Published Date 10/19/15 8:54 PM
Questions and draft answers
in terms of what I don’t understand it is what do sites specifically have to do?
* At a basic level very little.
– output an RSS feed of their articles/videos/podcasts (most sites do this already)
– grab a sidebar embed code (or CMS plug-in) then configure it with interest tags
– modify/refine their tag embed as needed, if more involved re-tag content items
– there are more complex roles, running an aggregator, for instance. This is an open distributed global job.
* And what help does this network provide.
– publish once and appear on 100’s of sites
– much higher viewing numbers by pushing content in front of interested audiences
– posts going “viral” outside of Failbook and Twitter
– co-operative categorisation of meta-data is a side affect of the OMN
– HUGE linking of alternative media
– HUGE redundant/distributed backup of all grassroots media OUTSIDE the transient corporate “cloud”. Our history will be much better “archived” than the dotcoms.
– looking into the future: the grassroots builds and helps to define the “semantic web” – that is web03 in dotcom thinking.
– be part of the future not just a trailing edge transitory past.
* I recognise the plan is to open up the internet (i am still unsure what a portal is btw) so people aren’t just going through facebook, google and twitter to find streams of information.
– The internet is inherently P2P. Each computer is the equal of every other. In theory your iphone is the same as far as the internet is concerned to the whole of google. it is core radically horizontal.
– This has been reshaped into a client- server internet were you are a small you – big them. This needs describing better.
* I gather from what is written that there is some sort of categorisation that is going on and mutual promotion in this plan for an open Media network and that some people’s sites (the aggregators like ourselves) would key to that promotion and categorisation, but I can’t really work out how that works, how the media provider benefits, what the media provider has to do, and what does the average punter get and what would it look for them.
– It’s a folksonomy based on open tagging. The original publisher can tag their content, aggregators can re-tag content, end users with embeds/plugins can retag.
– this taging is synched across the OMN thus feed flows will update in (semi) real time.

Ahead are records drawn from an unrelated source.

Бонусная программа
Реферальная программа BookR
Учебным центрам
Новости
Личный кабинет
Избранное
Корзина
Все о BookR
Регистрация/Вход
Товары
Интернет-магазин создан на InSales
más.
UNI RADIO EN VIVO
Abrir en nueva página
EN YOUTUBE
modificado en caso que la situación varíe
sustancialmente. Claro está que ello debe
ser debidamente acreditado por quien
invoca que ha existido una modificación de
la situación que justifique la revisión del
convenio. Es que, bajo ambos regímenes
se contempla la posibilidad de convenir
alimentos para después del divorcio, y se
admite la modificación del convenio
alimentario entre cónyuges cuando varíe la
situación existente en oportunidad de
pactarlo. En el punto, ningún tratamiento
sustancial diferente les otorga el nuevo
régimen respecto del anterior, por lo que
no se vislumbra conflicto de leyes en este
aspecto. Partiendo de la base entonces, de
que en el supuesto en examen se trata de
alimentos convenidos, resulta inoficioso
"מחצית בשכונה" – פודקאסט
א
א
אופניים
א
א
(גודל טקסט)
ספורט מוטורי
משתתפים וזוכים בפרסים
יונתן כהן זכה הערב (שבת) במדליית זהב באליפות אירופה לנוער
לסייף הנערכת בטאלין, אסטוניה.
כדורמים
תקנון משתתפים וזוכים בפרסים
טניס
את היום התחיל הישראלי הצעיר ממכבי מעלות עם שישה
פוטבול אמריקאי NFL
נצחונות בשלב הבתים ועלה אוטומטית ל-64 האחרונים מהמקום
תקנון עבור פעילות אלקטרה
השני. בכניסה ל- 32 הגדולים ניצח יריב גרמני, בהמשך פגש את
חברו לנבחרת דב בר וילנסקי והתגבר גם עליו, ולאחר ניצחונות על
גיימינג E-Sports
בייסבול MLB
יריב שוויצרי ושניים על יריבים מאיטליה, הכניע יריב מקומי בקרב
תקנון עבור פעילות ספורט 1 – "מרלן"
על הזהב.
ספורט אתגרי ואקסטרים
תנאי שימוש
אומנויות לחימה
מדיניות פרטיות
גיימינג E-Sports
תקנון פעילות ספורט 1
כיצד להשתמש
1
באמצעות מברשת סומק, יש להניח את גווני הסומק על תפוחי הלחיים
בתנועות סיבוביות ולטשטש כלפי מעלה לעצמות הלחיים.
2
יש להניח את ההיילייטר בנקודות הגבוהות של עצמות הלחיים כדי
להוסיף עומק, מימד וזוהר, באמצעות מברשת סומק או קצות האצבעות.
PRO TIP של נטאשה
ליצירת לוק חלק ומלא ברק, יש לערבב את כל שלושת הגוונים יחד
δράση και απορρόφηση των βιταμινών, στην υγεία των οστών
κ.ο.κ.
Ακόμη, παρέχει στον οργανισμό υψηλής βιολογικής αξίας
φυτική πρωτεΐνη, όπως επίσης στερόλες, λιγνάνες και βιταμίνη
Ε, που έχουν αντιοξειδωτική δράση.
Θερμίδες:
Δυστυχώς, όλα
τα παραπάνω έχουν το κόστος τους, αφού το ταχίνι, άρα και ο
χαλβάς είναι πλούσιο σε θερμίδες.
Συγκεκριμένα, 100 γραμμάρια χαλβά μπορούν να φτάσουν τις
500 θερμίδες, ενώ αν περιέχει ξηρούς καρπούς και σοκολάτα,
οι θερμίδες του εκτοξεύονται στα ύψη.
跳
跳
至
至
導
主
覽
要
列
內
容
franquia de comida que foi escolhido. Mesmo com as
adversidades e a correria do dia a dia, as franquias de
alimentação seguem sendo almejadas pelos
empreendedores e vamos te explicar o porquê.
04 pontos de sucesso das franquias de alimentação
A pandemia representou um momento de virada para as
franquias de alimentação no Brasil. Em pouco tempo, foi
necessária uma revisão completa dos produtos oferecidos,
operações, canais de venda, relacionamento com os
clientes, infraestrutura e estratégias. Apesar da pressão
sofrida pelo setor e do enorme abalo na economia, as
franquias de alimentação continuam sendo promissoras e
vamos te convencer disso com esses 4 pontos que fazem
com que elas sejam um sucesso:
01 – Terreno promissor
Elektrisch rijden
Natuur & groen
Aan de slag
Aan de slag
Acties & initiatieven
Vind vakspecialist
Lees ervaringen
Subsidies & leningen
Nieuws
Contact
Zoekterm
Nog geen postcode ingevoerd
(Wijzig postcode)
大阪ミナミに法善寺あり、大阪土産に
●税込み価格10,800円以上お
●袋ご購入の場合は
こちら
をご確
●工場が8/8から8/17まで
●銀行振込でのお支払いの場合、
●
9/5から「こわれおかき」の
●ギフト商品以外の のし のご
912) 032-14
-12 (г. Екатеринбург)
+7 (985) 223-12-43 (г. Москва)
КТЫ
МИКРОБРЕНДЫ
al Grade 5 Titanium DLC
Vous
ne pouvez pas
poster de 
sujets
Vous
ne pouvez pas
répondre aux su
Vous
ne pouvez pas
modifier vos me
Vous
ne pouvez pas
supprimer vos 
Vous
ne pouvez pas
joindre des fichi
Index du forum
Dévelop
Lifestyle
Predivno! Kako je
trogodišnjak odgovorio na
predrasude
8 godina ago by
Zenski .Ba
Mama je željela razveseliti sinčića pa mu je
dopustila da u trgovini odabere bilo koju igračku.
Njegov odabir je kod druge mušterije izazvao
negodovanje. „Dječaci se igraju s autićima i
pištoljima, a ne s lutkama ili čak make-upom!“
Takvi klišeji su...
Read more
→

– the embeds (plugins) and feeds tagging are based on boolean logic, thus you can have + and – and AND etc
– there is a social side to the project (the 4 opens). With tagging there is an etiqette – it’s socially acceptable to add tags to re-direct flows rather than remove tags (though mis-tagging can of course be changed). This side needs talking about more.
* I am afraid it sounds like a really good plan, based on evidence and solutions to existing to problems, but it is too vague specifics for me to understand what it is.

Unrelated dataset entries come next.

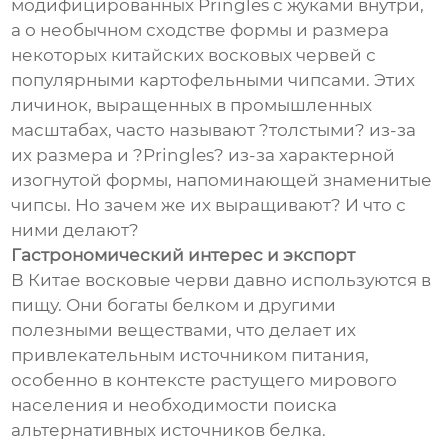
модифицированных Pringles с жуками внутри,
а о необычном сходстве формы и размера
некоторых китайских восковых червей с
популярными картофельными чипсами. Этих
личинок, выращенных в промышленных
масштабах, часто называют ?толстыми? из-за
их размера и ?Pringles? из-за характерной
изогнутой формы, напоминающей знаменитые
чипсы. Но зачем же их выращивают? И что с
ними делают?
Гастрономический интерес и экспорт
В Китае восковые черви давно используются в
пищу. Они богаты белком и другими
полезными веществами, что делает их
привлекательным источником питания,
особенно в контексте растущего мирового
населения и необходимости поиска
альтернативных источников белка.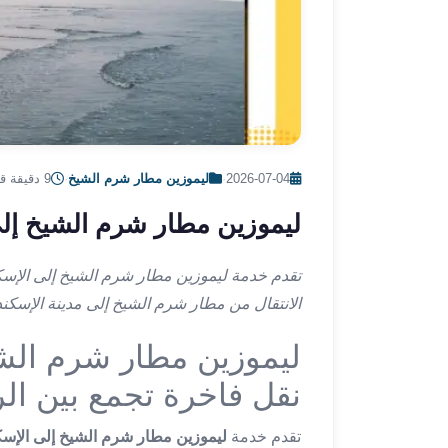
ليموزين
الإسكندرية
من
مطار
القاهرة
ليموزين
مطار
العاصمة
2026-07-04
·
ليموزين مطار شرم الشيخ
·
9 دقيقة قراءة
الادارية
ليموزين مطار شرم الشيخ إلى
ليموزين
البحر
الأحمر
تقدم خدمة ليموزين مطار شرم الشيخ إلى الإسك
من
الانتقال من مطار شرم الشيخ إلى مدينة الإسكندر
مطار
القاهرة
ليموزين مطار شرم الشي
تاكسي
نقل فاخرة تجمع بين الر
العاصمة
ليموزين
تقدم خدمة
ليموزين مطار شرم الشيخ إلى الإسك
السخنة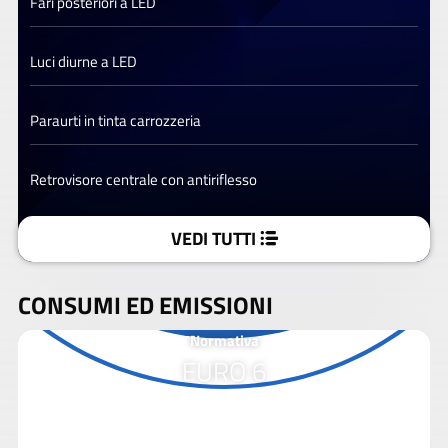
Fari posteriori a LED
Luci diurne a LED
Paraurti in tinta carrozzeria
Retrovisore centrale con antiriflesso
VEDI TUTTI
CONSUMI ED EMISSIONI
Normativa
EURO 6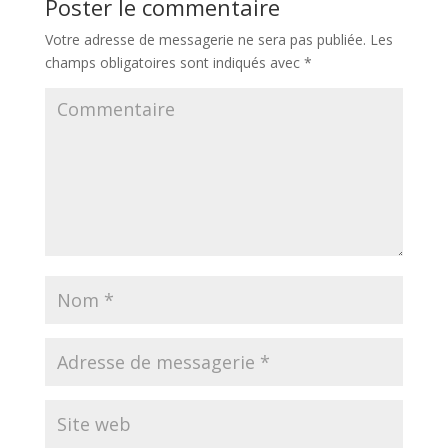
Poster le commentaire
Votre adresse de messagerie ne sera pas publiée.
Les
champs obligatoires sont indiqués avec
*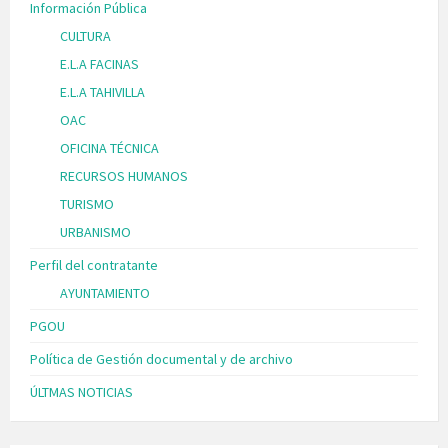
Información Pública
CULTURA
E.L.A FACINAS
E.L.A TAHIVILLA
OAC
OFICINA TÉCNICA
RECURSOS HUMANOS
TURISMO
URBANISMO
Perfil del contratante
AYUNTAMIENTO
PGOU
Política de Gestión documental y de archivo
ÚLTMAS NOTICIAS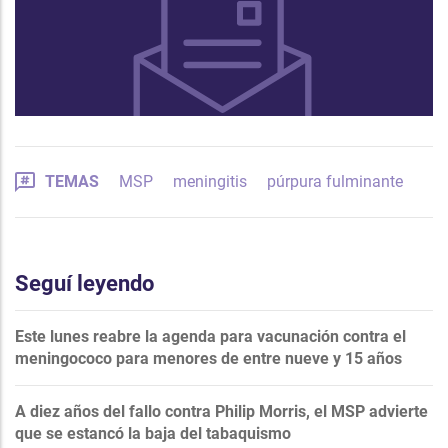
TEMAS
MSP
meningitis
púrpura fulminante
Seguí leyendo
Este lunes reabre la agenda para vacunación contra el
meningococo para menores de entre nueve y 15 años
A diez años del fallo contra Philip Morris, el MSP advierte
que se estancó la baja del tabaquismo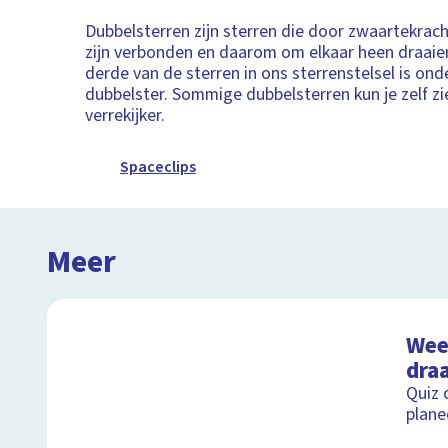
Dubbelsterren zijn sterren die door zwaartekrac
zijn verbonden en daarom om elkaar heen draaie
derde van de sterren in ons sterrenstelsel is on
dubbelster. Sommige dubbelsterren kun je zelf z
verrekijker.
Spaceclips
Meer
Weet
draa
Quiz 
plane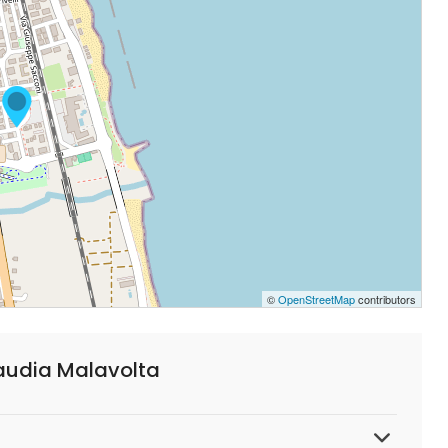
©
OpenStreetMap
contributors
audia Malavolta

– There is a huge hole in the technical knowledge of the media producers. There are social norms against the 4 opens. This project flows against mainstream geek culture.
* Everyone is going to ask
* what do I have to do? how does it help me?
– This is so obvious to me that maybe some one else needs to write this.
* What will it look like?
– on the surfice very little will change, but grassroots media will have the potential to surpass the dotcoms and failing traditional media much like the original indymedia project did in its early days when its page views matched the BBC on big days of action.
* how will it help others?
– Traditional media is practically dead as open media, and grassroots media is hopelessly individualistic, short lived and disconnected to replace this faild traditional media. The social media dotcoms are about social control for private profit – then socal control for political control.